When Christina Joseph, B.S.N., R.N., was in nursing school, a close teacher and mentor was diagnosed with cancer. “I took that as a sign,” said the Southern California native. “So I went into oncology nursing.”
Eleven years later, Joseph hasn’t looked back. Caring for patients in the City of Hope Alpha Clinic and outpatient clinics within the Michael Amini Transfusion Medicine Center at City of Hope, Joseph works in a leading-edge environment that pioneers new therapies and chemotherapies. The clinic developed protocols for such treatments as delivering stem cell transplants on an outpatient basis.
A surprising number of treatments can now be given at the Alpha Clinic, a program dedicated to the rapid research and development of stem cell-based therapies. One of three clinics funded by an $8-million grant from the California Institute for Regenerative Medicine, “Our mission is to accelerate stem cell treatments for patients with unmet medical needs. To be one of the nurses in the clinic brings out the researcher in me, which is one of the many important roles of nursing,” said Joseph.

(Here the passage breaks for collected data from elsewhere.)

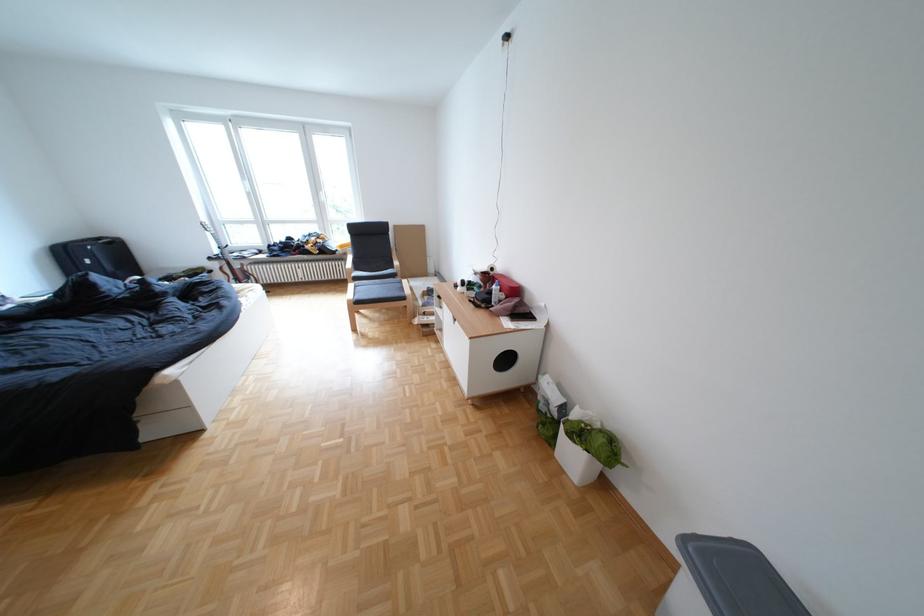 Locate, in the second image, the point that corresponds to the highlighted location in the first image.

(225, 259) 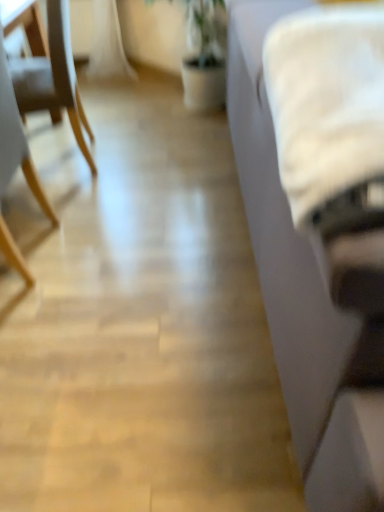 Question: Is wooden chair at left, placed as the second chair when sorted from back to front, at the right side of white fabric couch at right?

Choices:
 (A) yes
 (B) no

Answer: (B)

Question: Is wooden chair at left, placed as the second chair when sorted from back to front, positioned beyond the bounds of white fabric couch at right?

Choices:
 (A) no
 (B) yes

Answer: (B)

Question: Is wooden chair at left, which appears as the 1th chair when viewed from the front, positioned in front of white fabric couch at right?

Choices:
 (A) no
 (B) yes

Answer: (A)

Question: From the image's perspective, would you say wooden chair at left, which appears as the 1th chair when viewed from the front, is shown under white fabric couch at right?

Choices:
 (A) yes
 (B) no

Answer: (A)

Question: Can you confirm if wooden chair at left, which appears as the 1th chair when viewed from the front, is positioned to the left of white fabric couch at right?

Choices:
 (A) no
 (B) yes

Answer: (B)

Question: Is wooden chair at left, placed as the second chair when sorted from back to front, touching white fabric couch at right?

Choices:
 (A) no
 (B) yes

Answer: (A)

Question: Considering the relative sizes of white fabric couch at right and light wood chair at left, which appears as the 1th chair when viewed from the back, in the image provided, is white fabric couch at right taller than light wood chair at left, which appears as the 1th chair when viewed from the back,?

Choices:
 (A) yes
 (B) no

Answer: (A)

Question: Is white fabric couch at right directly adjacent to light wood chair at left, which appears as the 1th chair when viewed from the back?

Choices:
 (A) no
 (B) yes

Answer: (A)

Question: Is the position of white fabric couch at right less distant than that of light wood chair at left, which appears as the 1th chair when viewed from the back?

Choices:
 (A) yes
 (B) no

Answer: (A)

Question: Is white fabric couch at right positioned with its back to light wood chair at left, which appears as the 1th chair when viewed from the back?

Choices:
 (A) no
 (B) yes

Answer: (B)

Question: Could you tell me if white fabric couch at right is facing light wood chair at left, which is the second chair from front to back?

Choices:
 (A) yes
 (B) no

Answer: (B)

Question: Is white fabric couch at right at the right side of light wood chair at left, which appears as the 1th chair when viewed from the back?

Choices:
 (A) yes
 (B) no

Answer: (A)

Question: From the image's perspective, is light wood chair at left, which is the second chair from front to back, on white fabric couch at right?

Choices:
 (A) no
 (B) yes

Answer: (B) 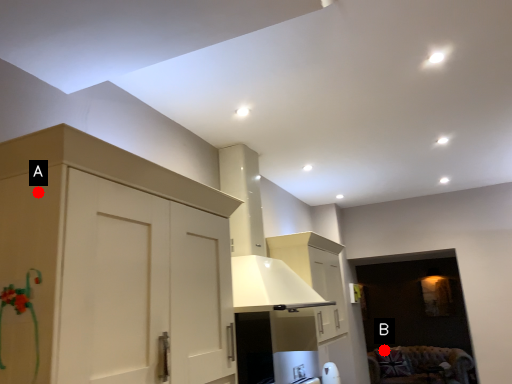 Question: Two points are circled on the image, labeled by A and B beside each circle. Which point is farther to the camera?

Choices:
 (A) A is further
 (B) B is further

Answer: (B) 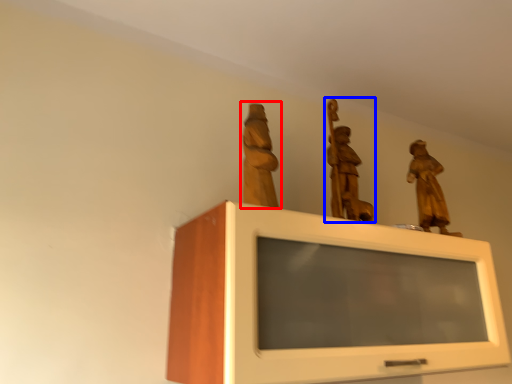 Question: Which of the following is the closest to the observer, sculpture (highlighted by a red box) or sculpture (highlighted by a blue box)?

Choices:
 (A) sculpture
 (B) sculpture

Answer: (A) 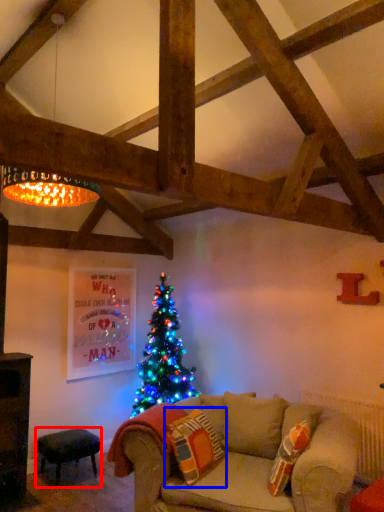 Question: Which of the following is the closest to the observer, stool (highlighted by a red box) or pillow (highlighted by a blue box)?

Choices:
 (A) stool
 (B) pillow

Answer: (B)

Because the clinic patients have no bedside nurse at home, “We are the jack-of-all-trades for them – the caregiver, the educator, the counselor, the scientist,” said Joseph. “They come in with a lot of anxiety. It’s important to let them know the whole process, what’s going on, what’s going to happen day by day.”
The clinic recently passed a significant milestone, completing 220 outpatient stem cell transplants. “This work takes a particular patience and ability to assess the patient,” said Joseph. “None of these therapies come without side effects, and being able to anticipate and assess is critically important.”
The most crucial skill, she added, is empathy for what the patient is going through. “If you start there,” she said, “you can help them through anything. That’s why I feel this work is so important.”